The ```open()``` method returns a file object (assigned to variable ```f``` in the example), which has a ```readline()``` method that returns a string with the context of the next line (the first line after calling open and subsequent lines thereafter), until the end-of-file character is detected, in which case, an empty string is returned. In the example, we assign the result to the variable ```line``` in a while loop. Since an empty string evaluates to false, the example prints the file line by line and exists the loop when the end of the file is reached.

Finally, we use the method ```close()``` to close the file. In practice, closing the file makes sure that the runtime keeps track of which files are open by which applications and takes measures to avoid inconsistencies (more on this below).

In some examples, you may find that the file is opened using the keyword ```with```, as in the following example:


In [3]:
with open("example.txt") as f:
    line = f.readline() # read one line
    while line: # if line is an empty string, this will evaluate to false
        print(line)
        line = f.readline() # read a new line again
    f.close() # Close the file

Hello,

This is the first file to try in Python.

Best luck!



The ```with``` statement assigns the result of the ```open()``` function to a variable f that only exists in the context of the indented code below it. This gives us more control to ensure that the file is  loaded in memory only when it is required.

#### Modes
The ```open()``` function has some additional arguments worth highlighting, one is the opening mode. This arguments gives additional security control to open the file, explicitly indicating what we want to do with the file in our program, so that for instance we cannot write in a file if we do not have permissions to modify it. The opening mode is specified using the characters in the table below, extracted from the official Python documentation:

| Character | Meaning                                                         |
|-----------|-----------------------------------------------------------------|
| 'r'       | open for reading (default)                                      |
| 'w'       | open for writing, truncating the file first                     |
| 'x'       | open for exclusive creation, failing if the file already exists |
| 'a'       | open for writing, appending to the end of file if it exists     |
| 'b'       | binary mode                                                     |
| 't'       | text mode (default)                                             |
| '+'       | open for updating (reading and writing)                         |

By default, files are opened with mode 'rt' or 'r' which is equivalent, so what we can only read lines in the file, and do not write to it. The mode 'w' allows us to write in the file, using the ```write()``` method, but first it *truncates* the file, meaning that in practice we will overwrite its contents. If we do not want to override the contents of the file, we can either use mode 'a' (to append content after the last line of the file), or mode 'r+', to read the file from the beginning and being able to modify each line with ```write()``` before reading new lines.

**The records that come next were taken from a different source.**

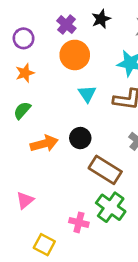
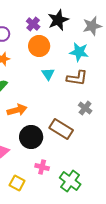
black star: (101, 19) -> (58, 20), size x1.5
black circle: (80, 138) -> (31, 137), moved, size x1.5
green cross: (111, 207) -> (70, 181), moved

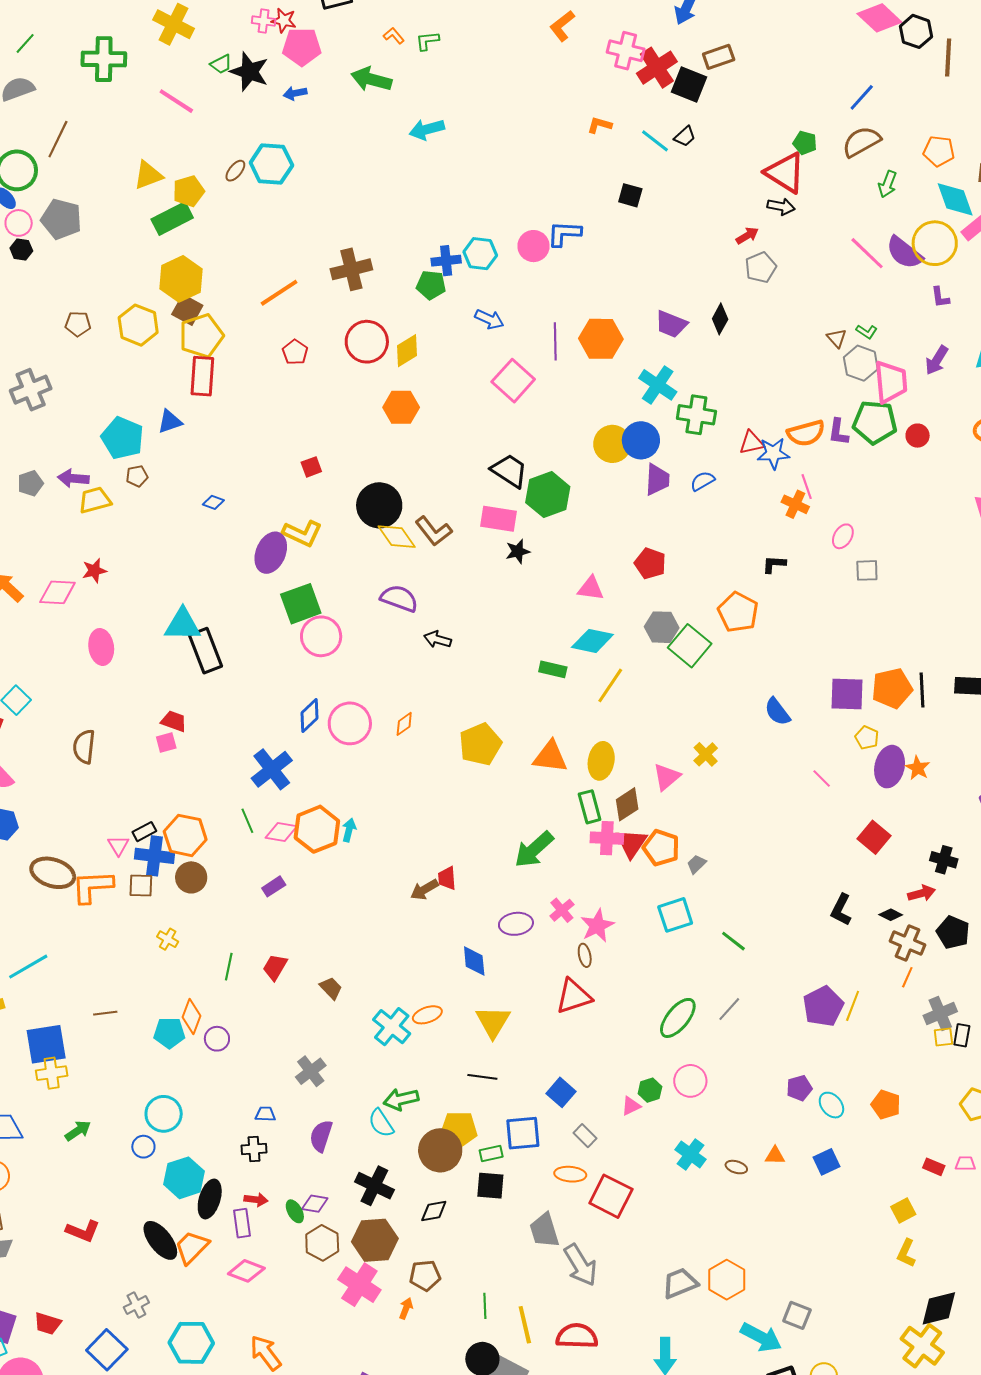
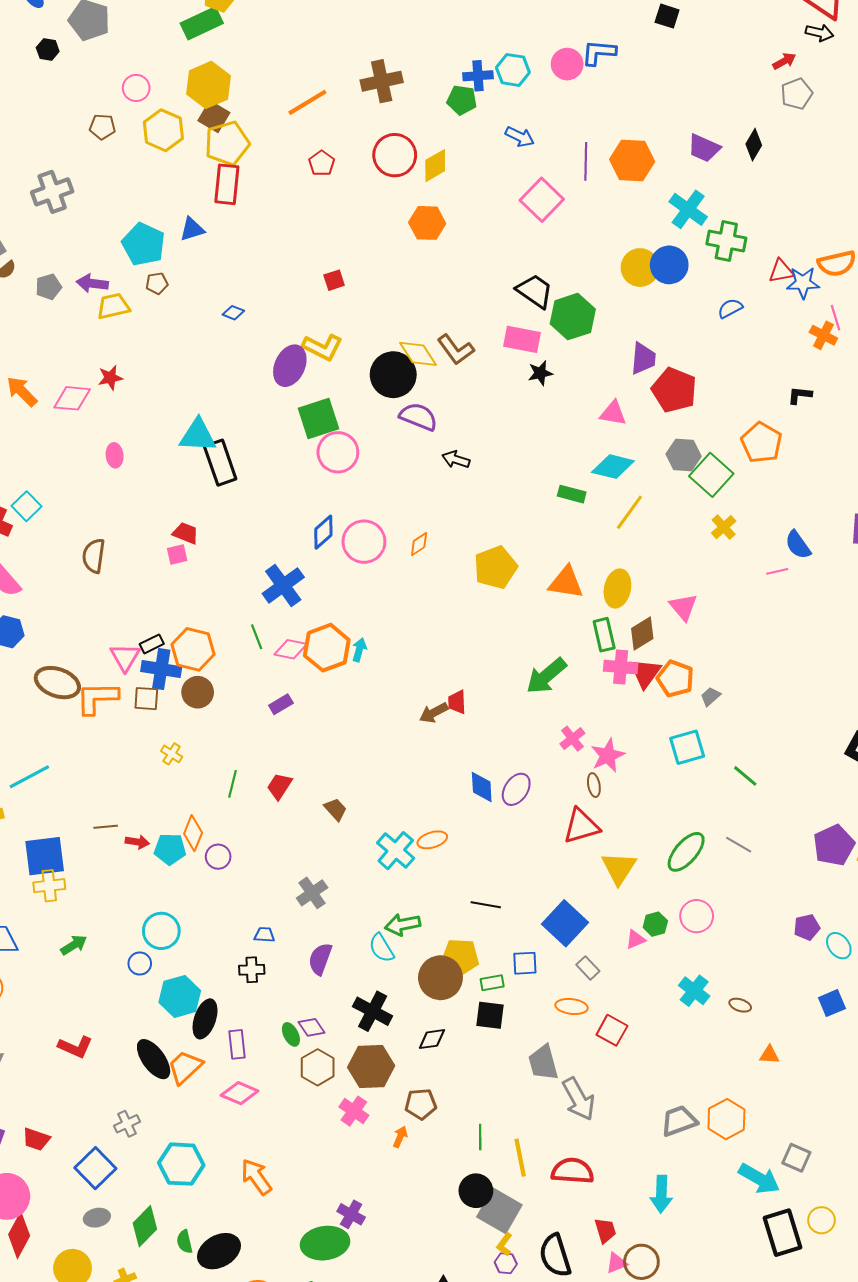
pink circle: (19, 223) -> (136, 88), moved
purple trapezoid: (657, 480) -> (643, 358), moved
black circle: (379, 505) -> (393, 375), moved
red pentagon: (650, 563) -> (674, 390), size x1.4
pink ellipse: (101, 647) -> (115, 455), size x0.7
yellow cross: (706, 754) -> (724, 527), moved
pink triangle: (667, 777) -> (683, 607), turned -32
pink line: (822, 778) -> (777, 571), moved, turned -60
pink triangle: (118, 846) -> (125, 657), size x1.4
purple ellipse: (516, 924) -> (516, 789), moved, turned -52
gray line: (729, 1009) -> (739, 845), turned 76
yellow triangle: (493, 1022) -> (619, 868), moved
blue square: (561, 1092) -> (565, 923), size x1.5
blue square: (523, 1133) -> (525, 963), size x0.7
orange triangle: (775, 1156) -> (769, 1055), moved
red square: (611, 1196) -> (612, 1030), size x0.7
red arrow: (256, 1200) -> (137, 842), moved
purple diamond: (315, 1204) -> (312, 1027), turned 44
pink cross: (359, 1285) -> (354, 1111), size x0.7

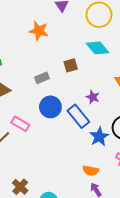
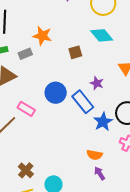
orange star: (39, 31) -> (42, 36), moved
gray rectangle: (42, 78) -> (25, 54), moved

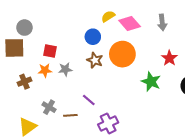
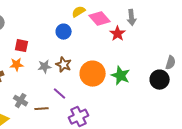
orange circle: (122, 54) -> (93, 74), moved
red star: (169, 58) -> (118, 34), moved
brown star: (95, 60) -> (64, 65), moved
gray star: (65, 69) -> (45, 67), moved

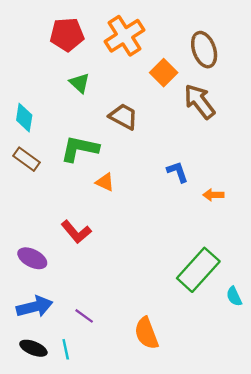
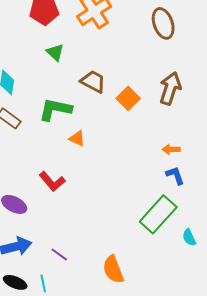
orange square: (164, 73) -> (128, 98), moved
brown arrow: (199, 101) -> (170, 88), moved, turned 56
blue L-shape: (178, 172) -> (175, 175), moved

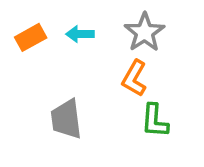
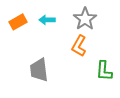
green L-shape: (155, 121) -> (104, 71), moved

In the example below, we write a small program to write a shopping list into a file using the input provided by the user:

In [None]:
with open("list.txt", 'a') as f:
  while True:
    line = input("Write something to append to the list or click Enter to exit")
    if line:
      f.write(line + "\n")
    else:
      f.close()
      break

Note that we added the special character ```"\n"``` to the method write so that each entry is written in the list is written in a new line.